Kayden was surprised to see him among the first patients, because he did not appear seriously injured. But soot and singed hairs around his nose raised the possibility that his airways were burned. As doctors snaked a special camera down his throat, FBI agents came to question him .

Then, a third patient arrived. “I turned around and looked and it was scary. I knew he was going to need a lot of help,’’ Kayden said.

The man was carried in a “bucket stretcher” — a kind of basket. His right leg was shredded where it had been blown off below the knee. A large blast wound had opened on his left thigh, and emergency medical technicians believed his car keys had become imbedded inside. He was awake.

At the head of the bed, Kayden said, a nurse “was trying to tell him he would be OK.’’

Soon, about 40 law enforcement personnel swarmed the ER, asking patients to recall any details from the scene. Doctors and nurses ran and yelled for supplies and help.

Across the street at Children’s Hospital, doctors and nurses treated more horribly injured patients. The first two children, a 9-year-old girl and a 10-year-old boy, arrived covered in soot. Their hair was singed, their bodies dotted with shrapnel, and their legs tied with tourniquets, said Dr. David Mooney, a surgeon and director of the trauma program.

Staff members took their assigned places around their beds as a surgical resident scanned the patients from head to toe, announcing the injuries.

When he noticed a colleague looked nervous and was talking loudly, Mooney issued a reminder: We’re doing fine. Do the drill. Focus on the routine.

The caregiver settled down.

The boy and the girl, who lost a leg, were sent to operating rooms, and likely will need further surgeries, Mooney said.

As the minutes sped by, emergency room staff and trauma surgeons came to an awful realization: Some of the metal objects removed from patients’ bodies and seen embedded on X-rays were not random street debris. They were nails and round metal pellets — objects stuffed inside the bombs to inflict maximum injuries.

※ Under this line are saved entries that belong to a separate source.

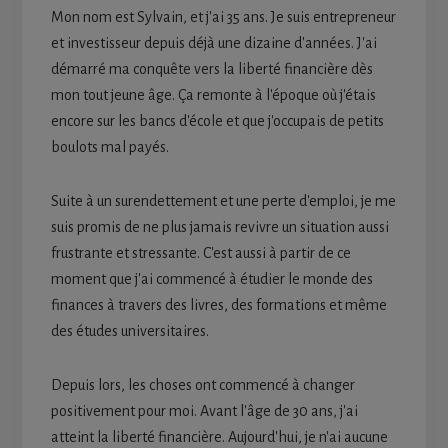
Mon nom est Sylvain, et j'ai 35 ans. Je suis entrepreneur
et investisseur depuis déjà une dizaine d'années. J'ai
démarré ma conquête vers la liberté financière dès
mon tout jeune âge. Ça remonte à l'époque où j'étais
encore sur les bancs d'école et que j'occupais de petits
boulots mal payés.
Suite à un surendettement et une perte d'emploi, je me
suis promis de ne plus jamais revivre un situation aussi
frustrante et stressante. C'est aussi à partir de ce
moment que j'ai commencé à étudier le monde des
finances à travers des livres, des formations et même
des études universitaires.
Depuis lors, les choses ont commencé à changer
positivement pour moi. Avant l'âge de 30 ans, j'ai
atteint la liberté financière. Aujourd'hui, je n'ai aucune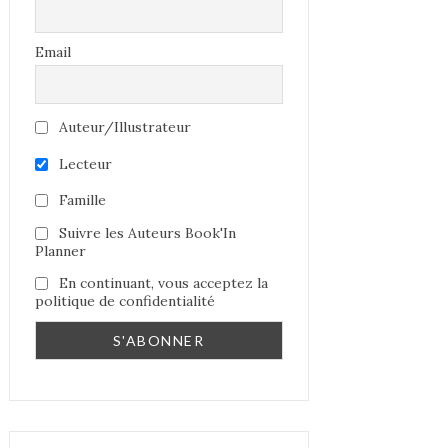
Email
Auteur/Illustrateur
Lecteur
Famille
Suivre les Auteurs Book'In
Planner
En continuant, vous acceptez la
politique de confidentialité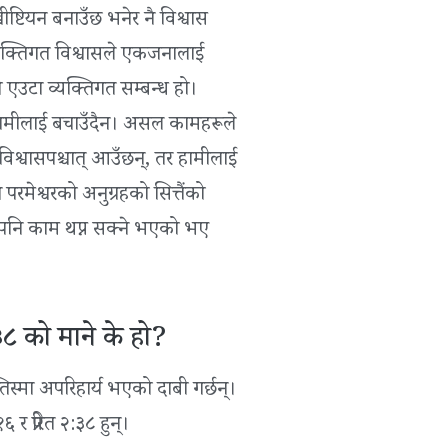
रीष्टियन बनाउँछ भनेर नै विश्वास
ो व्यक्तिगत विश्वासले एकजनालाई
 एउटा व्यक्तिगत सम्बन्ध हो।
े हामीलाई बचाउँदैन। असल कामहरूले
विश्वासपश्चात् आउँछन्, तर हामीलाई
परमेश्वरको अनुग्रहको सित्तैंको
र पनि काम थप्न सक्ने भएको भए
३८ को माने के हो?
‍तिस्मा अपरिहार्य भएको दाबी गर्छन्।
र प्रेरित २:३८ हुन्।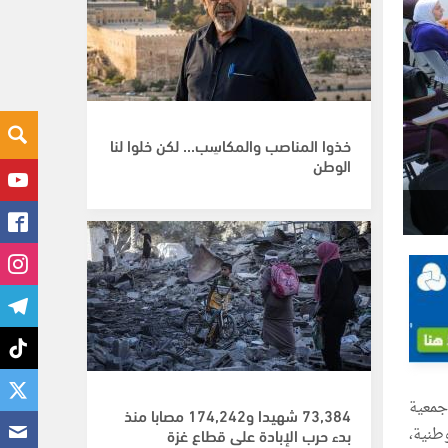
خذوا المناصب والمكاسِب... لكن خلوا لنا
الوطن
جمعية
73,384 شهيدا و174,242 مصابا منذ
لوطنية،
بدء حرب الإبادة على قطاع غزة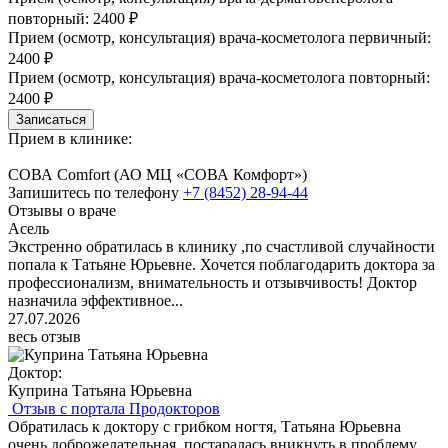
повторный: 2400 ₽
Прием (осмотр, консультация) врача-косметолога первичный:
2400 ₽
Прием (осмотр, консультация) врача-косметолога повторный:
2400 ₽
Записаться
Прием в клинике:
СОВА Comfort
(АО МЦ «СОВА Комфорт»)
Запишитесь по телефону
+7 (8452) 28-94-44
Отзывы о враче
Асель
Экстренно обратилась в клинику ,по счастливой случайности
попала к Татьяне Юрьевне. Хочется поблагодарить доктора за
профессионализм, внимательность и отзывчивость! Доктор
назначила эффективное...
27.07.2026
весь отзыв
Доктор:
Куприна Татьяна Юрьевна
Отзыв с портала Продокторов
Обратилась к доктору с грибком ногтя, Татьяна Юрьевна
очень доброжелательная, постаралась вникнуть в проблему,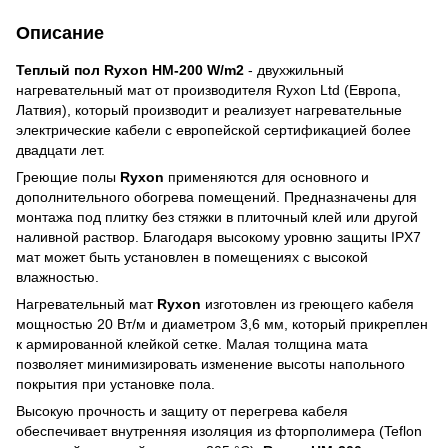
Описание
Теплый пол Ryxon HM-200 W/m2
- двухжильный
нагревательный мат от производителя Ryxon Ltd (Европа,
Латвия), который производит и реализует нагревательные
электрические кабели с европейской сертификацией более
двадцати лет.
Греющие полы
Ryxon
применяются для основного и
дополнительного обогрева помещений.
Предназначены для
монтажа под плитку без стяжки в плиточный клей или другой
наливной раствор. Благодаря высокому уровню защиты IPX7
мат может быть установлен в помещениях с высокой
влажностью.
Нагревательный мат
Ryxon
изготовлен из греющего кабеля
мощностью 20 Вт/м и диаметром 3,6 мм, который прикреплен
к армированной клейкой сетке. Малая толщина мата
позволяет минимизировать изменение высоты напольного
покрытия при установке пола.
Высокую прочность и защиту от перегрева кабеля
обеспечивает внутренняя изоляция из фторполимера (Teflon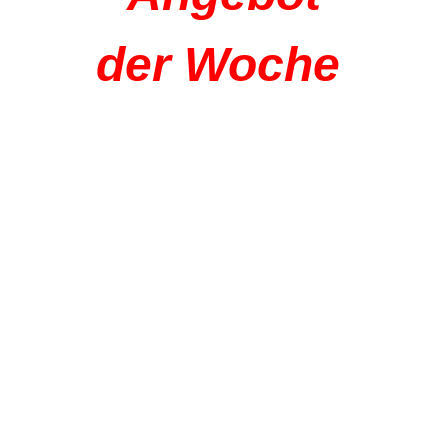
der Woche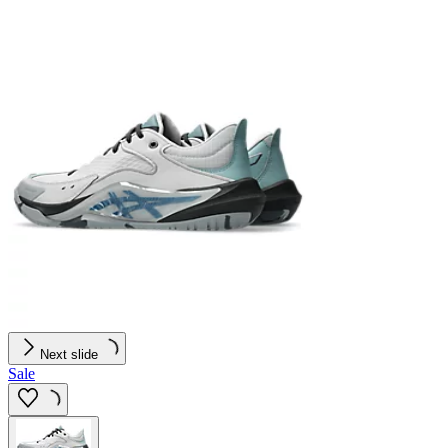
Next slide
Sale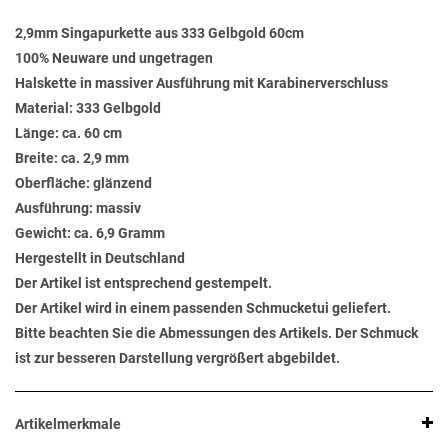
2,9mm Singapurkette aus 333 Gelbgold 60cm
100% Neuware und ungetragen
Halskette in massiver Ausführung mit Karabinerverschluss
Material: 333 Gelbgold
Länge: ca. 60 cm
Breite: ca. 2,9 mm
Oberfläche: glänzend
Ausführung: massiv
Gewicht: ca. 6,9 Gramm
Hergestellt in Deutschland
Der Artikel ist entsprechend gestempelt.
Der Artikel wird in einem passenden Schmucketui geliefert.
Bitte beachten Sie die Abmessungen des Artikels. Der Schmuck
ist zur besseren Darstellung vergrößert abgebildet.
Artikelmerkmale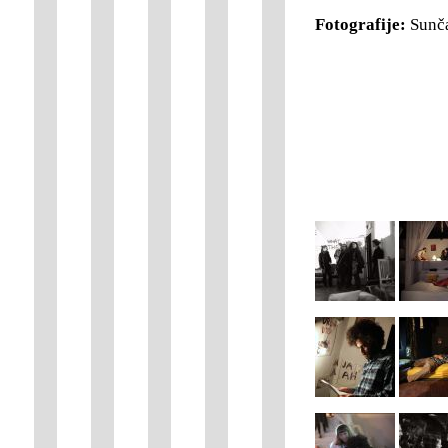
Fotografije:
Sunča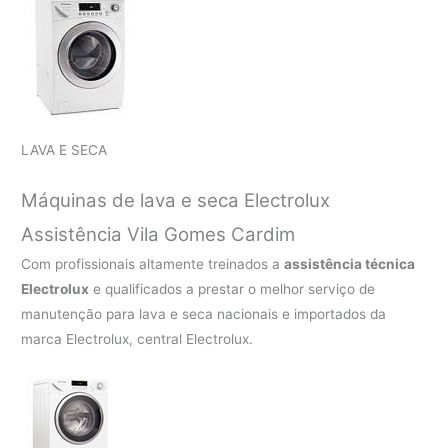
LAVA E SECA
Máquinas de lava e seca Electrolux
Assistência Vila Gomes Cardim
Com profissionais altamente treinados a
assistência técnica
Electrolux
e qualificados a prestar o melhor serviço de
manutenção para lava e seca nacionais e importados da
marca Electrolux, central Electrolux.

At Tufts, as doctors evaluated the first group of four patients about 3:30 p.m., law enforcement officials made a request: They wanted “any foreign bodies removed from wounds to be saved, catalogued with the patient’s name, and then turned over to them,” Mackey said.

By 4:30, the number of patients had slowed to a trickle. Boston’s hospitals would treat 158 people for injuries suffered in the explosions on Monday.

Surgeries — amputations, scraping away of dead tissue, cleaning out dirt and debris — went late into the night.

At Mass. General, four patients arrived with legs so badly damaged that the limbs couldn’t be saved, said Dr. George Velmahos, head of trauma surgery. “We just completed what the bomb had done.”

The last surgery ended about 11:20 p.m.

Back at the Brigham, Kayden’s husband had texted shortly after 3:30: “Hi. Are you okay?” She hadn’t had time to respond. At 7:30, she called home and got voicemail.

“I’m OK, we’re OK,’’ she said. “I’ll be home as soon as I can. Love you, bye.”